Sysadmin reminder: 11 october is the root key rollover. Brace yourself and check *today* that the DNS resolver you manage knows both keys, 19036 (the old) and 20326 (the new) icann.org/en/system/files/file

@bortzmeyer yeah no.

F*ck DNSSEC. It is company policy where I work never to use it/validate it.

@szbalint Bad policy. Fire the sysadmin and the IT manager.

People always talk about security but when it comes to practical solutions, nobody wants to do an effort :-(

@bortzmeyer I am the security officer and after careful evaluation, reading the standards, knowing the history we decided it actually increases risk, not decreases it.

We're going to roll out DNS over HTTPS when it's a bit more mature.

@szbalint How does it increase the risk? (I know some people claim it is useless but "increases the risk" is new to me).

@bortzmeyer It trades confidentiality for integrity, it is a massive increase in complexity with no obvious benefit (that someone actually backed up with a threat model), were people to turn on validation it would cause disruption and downtime because it's fragile. It's also 90s crypto. See also: sockpuppet.org/blog/2015/01/15

@szbalint Availability and integrity are two different security services. So, you claim that decreases availability, am I correct?

(I won't comment on sockpuppet.org/blog/2015/01/15 which is full of bullshit and display a serious ignorance of  , specially on the crypto side).

@bortzmeyer I was talking about confidentiality.

That post was written by Thomas Ptacek, who's been reviewing cryptography systems and standards since like 1995. There are very few people in the world more qualified than him to comment on crypto design.

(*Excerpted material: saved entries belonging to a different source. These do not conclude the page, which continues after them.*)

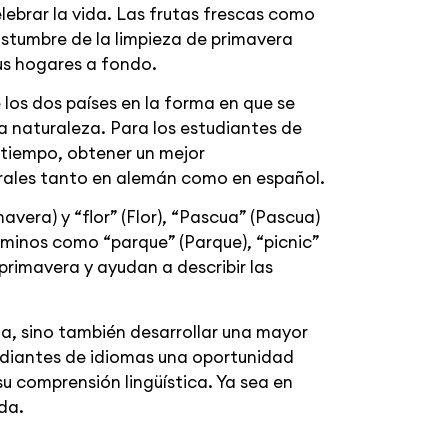
lebrar la vida. Las frutas frescas como
ostumbre de la limpieza de primavera
us hogares a fondo.
 los dos países en la forma en que se
la naturaleza. Para los estudiantes de
 tiempo, obtener un mejor
verales tanto en alemán como en español.
vera) y “flor” (Flor), “Pascua” (Pascua)
érminos como “parque” (Parque), “picnic”
 primavera y ayudan a describir las
ma, sino también desarrollar una mayor
tudiantes de idiomas una oportunidad
su comprensión lingüística. Ya sea en
da.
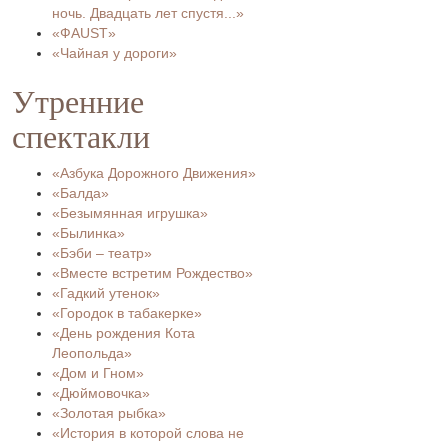
ночь. Двадцать лет спустя...»
«ФAUST»
«Чайная у дороги»
Утренние
спектакли
«Азбука Дорожного Движения»
«Балда»
«Безымянная игрушка»
«Былинка»
«Бэби – театр»
«Вместе встретим Рождество»
«Гадкий утенок»
«Городок в табакерке»
«День рождения Кота
Леопольда»
«Дом и Гном»
«Дюймовочка»
«Золотая рыбка»
«История в которой слова не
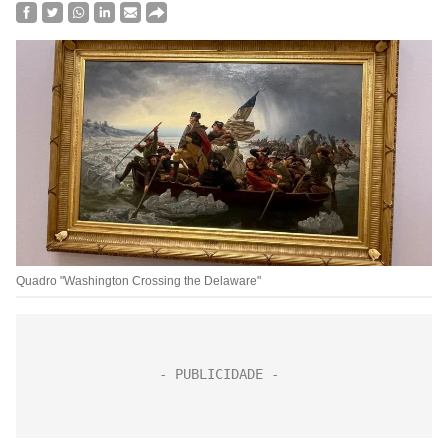
Quadro "Washington Crossing the Delaware"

@szbalint @bortzmeyer In technical matters, the argument of authority is the weakest. Noone is free from making errors, not even geniuses: Einstein introduced the cosmological constant just because it felt right to him, and then retracted it when observations proved him wrong (that it still a debate now...). Also everyone has its own agenda to push. While you can trust some more than others based on various past signals, you should never trust anyone 100% and always mix viewpoints.

Suivre

@pmevzek @szbalint Also, everyone has a domain (pun intended) of knowledge/competence and his/her authority in this domain does not always extend outside. Being good in crypto does not automatically mean you're good in DNS.